13. The hydrogel sensor device of claim 1, wherein the first affinity ligand is present in the crosslinked hydrogel network in an amount of from about 0.001 mol % to about 1 mol %.

14. The hydrogel sensor device of claim 1, wherein the second affinity ligand is present in the crosslinked hydrogel network in an amount of from about 0.001 mol % to about 1 mol %.

15. The hydrogel sensor device of claim 11, wherein the target molecule is selected from the group consisting of a virus, a protein, a nucleic acid, an enzyme, an antibody, and combinations thereof

16. The hydrogel sensor device of claim 1, wherein the detector is selected from an optical detector, a pressure detector, a magnetometer, and combinations thereof

17. The hydrogel sensor device of claim 1, wherein the change in volume is detected by collection of a detector response signal and correlation of the detector response signal with a reference dataset.

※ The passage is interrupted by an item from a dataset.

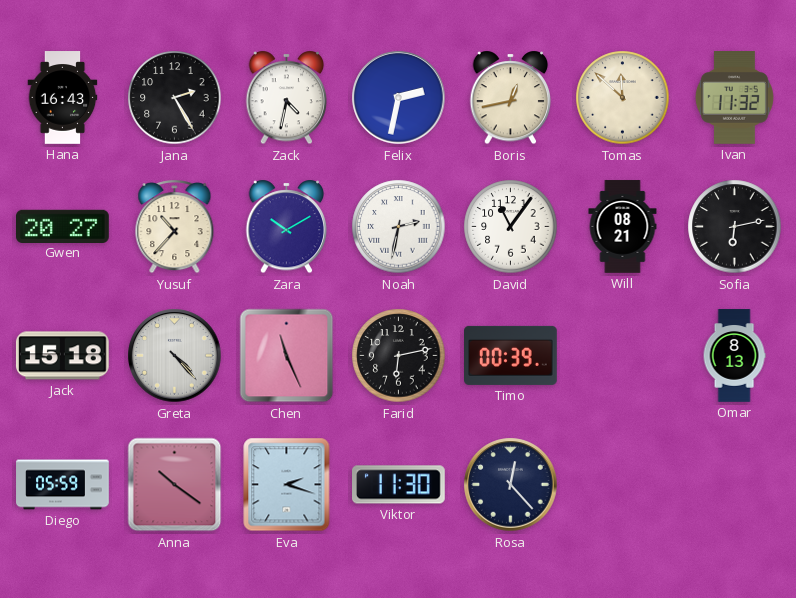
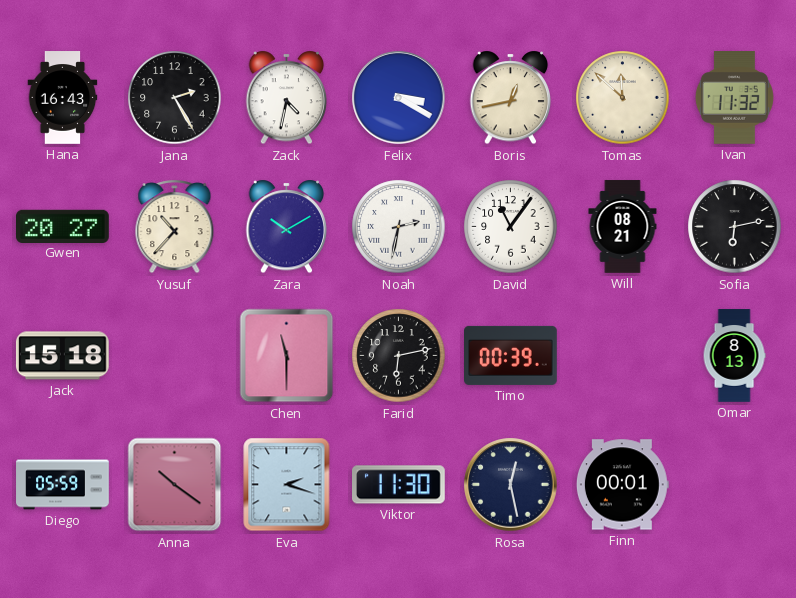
Felix: 2:32 -> 3:20
Greta: 4:23 -> none
Chen: 11:26 -> 11:30
Rosa: 12:23 -> 12:28
Finn: none -> 00:01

18. A method of detecting a target molecule, comprising:

concurrently and reversibly binding a common target molecule to a first affinity ligand and a second affinity ligand of a crosslinked hydrogel network to decrease a volume of the crosslinked hydrogel network, wherein one or both of the first affinity ligand and the second affinity ligand are at least one of a protein, a protein fragment, a peptide, a synthetic biomimetic ligand, and or a synthetic chemical ligand; and

detecting changes in the volume.

19. The method of claim 18, wherein detecting is performed with an optical detector, a pressure detector, a magnetometer, or a combination thereof

20. The method of claim 18, further comprising correlating changes in volume with a local concentration of the common target molecule.

21. The method of claim 20, further comprising transmitting local concentration data to a remote device.